The family then holds an impromptu funeral for Hà's father, and the book concludes on Tết, with Hà talking about things she wants to happen in 1976.

== Characters ==
Hà Kim - the protagonist of the book. She is a ten-year-old and a Buddhist.

Khôi - one of Hà's older brothers. He is a fourteen-year-old and the second youngest.

Vũ - one of Hà's older brothers. He is eighteen and is a huge fan of Bruce Lee and martial arts. By the end of the book, he goes by "Vu Lee".

Quang - Hà's oldest brother. He is twenty-one and a student in engineering. He is decently erudite in speaking English and became a translator for the other refugees during their stay in Guam.

Hà's mother - She is a war wife and a widow, who has sold her amethyst ring. She originates from Northern Vietnam.

Hà's father - Hà's deceased father. He was a soldier for Vietnam and originates from the North.

Miss Xinh - Hà's teacher in Vietnam.

TiTi - Hà's friend who leaves to escape Vietnam in Vũng Tàu.

Pink Boy - Hà's bully. By the end of the book, he stops bullying Hà.

==Origin==

Thanhha Lai had been struggling for fifteen years in order to describe Hà's journey from Vietnam to the United States of America because Hà's journey was special—the fictional character was based on Lai's own experience at the end of the Vietnam War. To avoid embellishing her memory and risking the ire of the family that was with her, Lai decided to tell the story of Hà instead. She attempted prose from the first person and the short, detached style of Hemingway. In the end, Lai used free verse because "these phrases reflected what Vietnamese sounded like".

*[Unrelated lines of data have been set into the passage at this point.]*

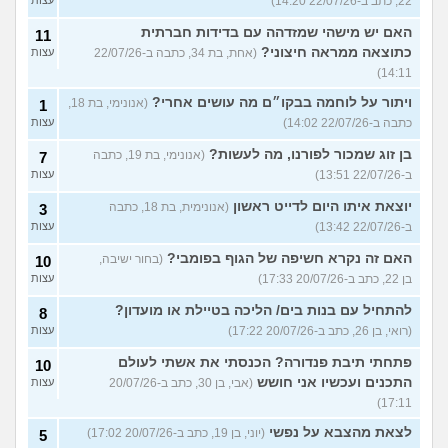
22, כתב ב-22/07/26 14:20)
האם יש מישהי שמזדהה עם בדידות חברתית
11
כתוצאה ממראה חיצוני?
(אחת, בת 34, כתבה ב-22/07/26
עצות
14:11)
ויתור על לוחמה בבקו״ם מה עושים אחרי?
(אנונימי, בת 18,
1
כתבה ב-22/07/26 14:02)
עצות
בן זוג שמכור לפורנו, מה לעשות?
(אנונימי, בת 19, כתבה
7
ב-22/07/26 13:51)
עצות
יוצאת איתו היום לדייט ראשון
(אנונימית, בת 18, כתבה
3
ב-22/07/26 13:42)
עצות
האם זה נקרא חשיפה של הגוף בפומבי?
(בחור ישיבה,
10
בן 22, כתב ב-20/07/26 17:33)
עצות
להתחיל עם בנות בים/ הליכה בטיילת או מועדון?
8
(רואי, בן 26, כתב ב-20/07/26 17:22)
עצות
פתחתי תיבת פנדורה? הכנסתי את אשתי לעולם
10
התכנים ועכשיו אני חושש
(אבי, בן 30, כתב ב-20/07/26
עצות
17:11)
לצאת מהצבא על נפשי
(יוני, בן 19, כתב ב-20/07/26 17:02)
5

According to Lai her original title was Buddhists in Alabama, until she wrote "Inside Out", and her editor suggested adding "& Back Again".

== Critical reception ==

Jennifer Rothschild described “Each passage is given a date so readers can easily follow the progression of time. Sensory language describing the rich smells and tastes of Vietnam draws readers in and contrasts with Hà's perceptions of bland American food, and the immediacy of the narrative will appeal to those who do not usually enjoy historical fiction.” Publishers Weekly claimed that “Lai gives insight into cultural and physical landscapes, as well as a finely honed portrait of Hà's family as they face difficult choices ... finally regains academic and social confidence. An incisive portrait of human resilience.”